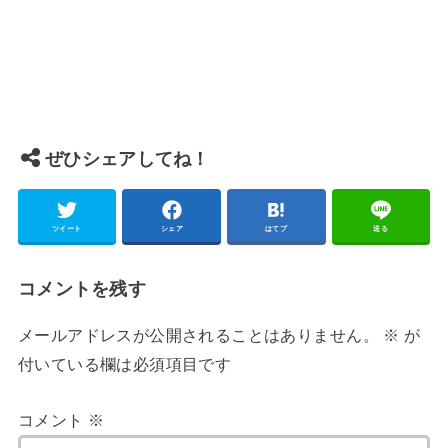
ぜひシェアしてね！
ツイート
シェア
はてブ
送る
コメントを残す
メールアドレスが公開されることはありません。
※
が
付いている欄は必須項目です
コメント
※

**Task instructions:** Output every entry exactly. Pictures stay out.

**Written response:**
ぜひシェアしてね！
ツイート
シェア
はてブ
送る
コメントを残す
メールアドレスが公開されることはありません。
※
が
付いている欄は必須項目です
コメント
※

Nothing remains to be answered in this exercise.